— Стало быть, скоро уж и распочнете?
— Вот доски для заставок дорежем… да ещё кой-какие дела помельче, да и приступим с Божьим благословением.
— И которая же… первая-то? — дрогнувшим голосом спросил Щелкалов.
— Митрополит приговорил первую книгу печатать — Апостола.
— А государь како?..
— Нешто государь с митрополитом врозь? Духовному владыке оставил государь сей приговор, бо дело сие не мирское… Для польз государских устроено оно, но допрежь всего — для польз духовных.
— Ну, дай-то Бог благополучия во всём, — с притворной благожелательностью сказал Щелкалов. — И тебе, отец дьякон, и делу твоему. Не смутили бы тебя злопыхи да кознодеи! Ты тут сидишь взаперти… не ведаешь, что плетётся окрест тебя! Вся Москва об тебе токмо и говорит…
— Что ж в том худого? Ежели и недоброе говорят — не по злу… По неведенью своему, по заблуждению, по неразумию. Дело сие новое, неведомое народу нашему… А всё новое извечно с превеликими тяготами поставляется. Вспомни, како Моисей, получив от Бога законы священные, пересказал их народу израильскому и в книгу записал, и сказал народ: сделаем, как велит Господь, и будем послушны, а через время отреклись — из-за суеверия своего, из-за страха, из-за невежества… Но Моисей вновь привёл их в закон Божий, написав его на каменных скрижалях, которые он с усердием вытесал своими неустанными руками.

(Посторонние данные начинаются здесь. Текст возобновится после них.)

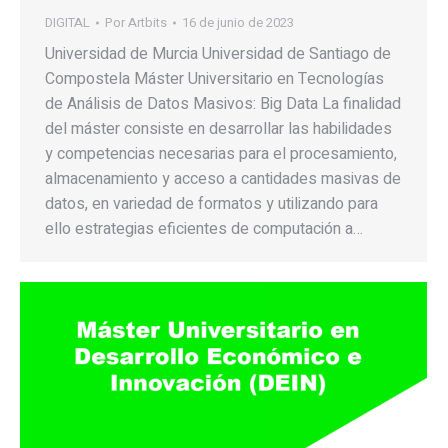
DIGITAL
Por
Artbits
16 de junio de 2023
Universidad de Murcia Universidad de Santiago de
Compostela Máster Universitario en Tecnologías
de Análisis de Datos Masivos: Big Data La finalidad
del máster consiste en desarrollar las habilidades
y competencias necesarias para el procesamiento,
almacenamiento y acceso a cantidades masivas de
datos, en variedad de formatos y utilizando para
ello estrategias eficientes de computación a…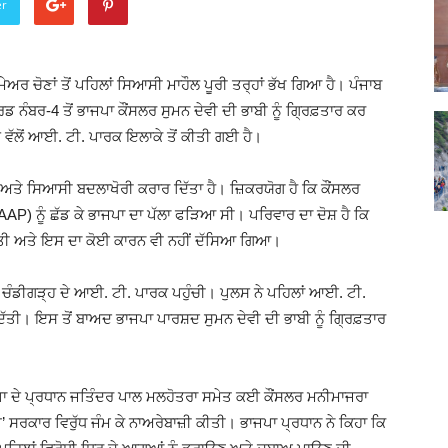
er
Punjabi
ੇਅਰ ਚੋਣਾਂ ਤੋਂ ਪਹਿਲਾਂ ਸਿਆਸੀ ਮਾਹੌਲ ਪੂਰੀ ਤਰ੍ਹਾਂ ਭੱਖ ਗਿਆ ਹੈ। ਪੰਜਾਬ
ੰਬਰ-4 ਤੋਂ ਭਾਜਪਾ ਕੌਂਸਲਰ ਸੁਮਨ ਦੇਵੀ ਦੀ ਭਾਬੀ ਨੂੰ ਗ੍ਰਿਫ਼ਤਾਰ ਕਰ
 ਵੱਲੋਂ ਆਈ. ਟੀ. ਪਾਰਕ ਇਲਾਕੇ ਤੋਂ ਕੀਤੀ ਗਈ ਹੈ।
News
 ਅਤੇ ਸਿਆਸੀ ਬਦਲਾਖੋਰੀ ਕਰਾਰ ਦਿੱਤਾ ਹੈ। ਜ਼ਿਕਰਯੋਗ ਹੈ ਕਿ ਕੌਂਸਲਰ
AP) ਨੂੰ ਛੱਡ ਕੇ ਭਾਜਪਾ ਦਾ ਪੱਲਾ ਫੜਿਆ ਸੀ। ਪਰਿਵਾਰ ਦਾ ਦੋਸ਼ ਹੈ ਕਿ
 ਕੀਤੀ ਅਤੇ ਇਸ ਦਾ ਕੋਈ ਕਾਰਨ ਵੀ ਨਹੀਂ ਦੱਸਿਆ ਗਿਆ।
Paper
 ਚੰਡੀਗੜ੍ਹ ਦੇ ਆਈ. ਟੀ. ਪਾਰਕ ਪਹੁੰਚੀ। ਪੁਲਸ ਨੇ ਪਹਿਲਾਂ ਆਈ. ਟੀ.
ਿੱਤੀ। ਇਸ ਤੋਂ ਬਾਅਦ ਭਾਜਪਾ ਪਾਰਸ਼ਦ ਸੁਮਨ ਦੇਵੀ ਦੀ ਭਾਬੀ ਨੂੰ ਗ੍ਰਿਫ਼ਤਾਰ
ਾ ਦੇ ਪ੍ਰਧਾਨ ਜਤਿੰਦਰ ਪਾਲ ਮਲਹੋਤਰਾ ਸਮੇਤ ਕਈ ਕੌਂਸਲਰ ਮਨੀਮਾਜਰਾ
Ajit
’ ਸਰਕਾਰ ਵਿਰੁੱਧ ਜੰਮ ਕੇ ਨਾਅਰੇਬਾਜ਼ੀ ਕੀਤੀ। ਭਾਜਪਾ ਪ੍ਰਧਾਨ ਨੇ ਕਿਹਾ ਕਿ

— Ан допрежь он в гневе разбил подобные, вручённые ему самим Богом, — усмехнулся заумно Щелкалов. — Своими же руками и разбил! И тебе, отец дьякон, таковое сулится.
— Допрежь, дело сие государево, — холодно сказал Фёдоров. — А моё оно толико частию — душой, вложенной в него. Посему всем, кого ты зовёшь злопыхами и кознодеями, ведать надлежит — супротив кого будут их козни и зло. Тебе також, Василь Яковлевич, бо и ты в доброжелателях наших не ходишь.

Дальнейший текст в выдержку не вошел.